I Stopped Pitching. Replies Tripled.
Mar 8, 2026
For the first few days of talking to people about Ryva, I was doing what felt natural. I had a product, I believed in it, so I explained it. Every DM I sent was basically a mini landing page. Here’s the problem. Here’s how Ryva solves it. Here’s what makes it different.
Silence. Mostly silence.
Not rejection. Just nothing. People read it and moved on.
Then something small shifted the way I thought about this entirely.
I was in a Reddit thread about standups. Someone wrote a long comment about how their team ran things. I almost replied with the usual explanation. Then I stopped and just asked a question instead.
“When your team wants to quickly understand what’s happening in a project, where do they usually look first?”
They replied within an hour. A long reply. Detailed. They explained their whole workflow, what worked, what broke down, where context got lost. More than I had ever gotten from any DM I’d sent before.
That’s when I noticed the pattern. Replies only came when I asked about their workflow. Not when I explained mine.
So I kept asking. And what I found split into two groups.
The first group had already solved it. They built automations in Notion, or wired up Jira, or kept a daily Slack thread. They were proud of their systems and happy to explain them. And the more they explained, the more the gaps became visible. The Jira tickets weren’t being updated. The Slack threads got buried after a week. The automations only tracked one tool, not the full picture.
They thought they had solved the problem. They had solved part of it.
The second group hadn’t solved anything. These were the people watching a 15-minute standup drag to 45 minutes. The engineering managers who described their morning as “archaeology” because they had to dig through commits, PRs, and three Slack threads just to understand what changed overnight.

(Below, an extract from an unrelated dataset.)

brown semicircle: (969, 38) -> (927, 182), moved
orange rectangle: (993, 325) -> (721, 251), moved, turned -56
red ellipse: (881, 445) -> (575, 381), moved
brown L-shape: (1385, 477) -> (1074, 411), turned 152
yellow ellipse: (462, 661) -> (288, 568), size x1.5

One person called their standup “a forensics exercise.” Another said their updates were “theater for stakeholders” and that real blockers were handled separately, invisible to leadership.
None of these people needed convincing. They were already living the problem. The only thing I had to do was ask the right question and then stop talking.

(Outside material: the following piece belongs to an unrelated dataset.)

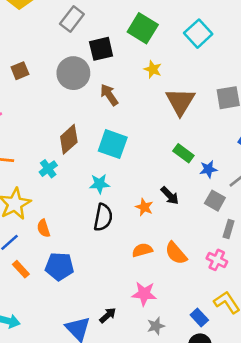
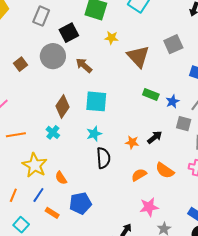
brown square: (20, 71) -> (21, 64), moved
black arrow: (170, 196) -> (155, 137), moved, turned -70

Here is what I learned about the difference between pitching and asking.
When you pitch, you’re transferring information. When you ask, you’re discovering shared reality. The first one makes people feel like a target. The second one makes them feel like a collaborator.

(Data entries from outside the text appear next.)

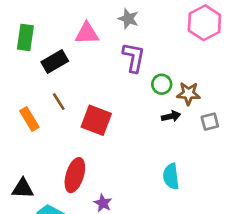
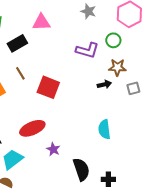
gray star: (128, 19) -> (88, 11), moved
purple L-shape: (134, 57) -> (87, 50), moved, turned 95
green circle: (162, 84) -> (113, 40), moved
red ellipse: (75, 175) -> (32, 128), turned 50

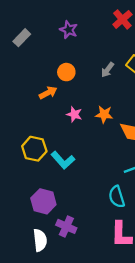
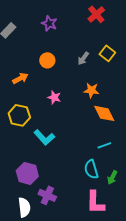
orange arrow: (48, 93) -> (20, 78), moved
orange star: (104, 114) -> (91, 90), moved
yellow hexagon: (34, 149) -> (19, 115), moved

There’s also something else. When someone explains their own workflow to you, they often diagnose their own problem mid-sentence. You don’t have to tell them something is broken. They arrive there themselves. And a conclusion someone reaches on their own is a hundred times more convincing than one you handed them.
A COO who helps agencies scale past $100k MRR reached out after seeing one of my posts. I didn’t pitch him. I asked how his team tracks project state. He told me. Then he asked me to tell him more about Ryva.
That’s the order it should go.
I’m still early. Ryva is in its first weeks of real user conversations. I have a small waitlist, a few testers, and a lot of threads still going. But the shift from explaining to asking changed everything about the quality of those conversations.
The lesson, if I had to compress it into something useful for other founders:
Your product isn’t the most interesting thing in the conversation. Their problem is. Ask about that first. If what you’re building actually solves it, they’ll pull the answer out of you. You won’t have to push it.
Stop trying to convince people. Start trying to understand them. The right users will convince themselves.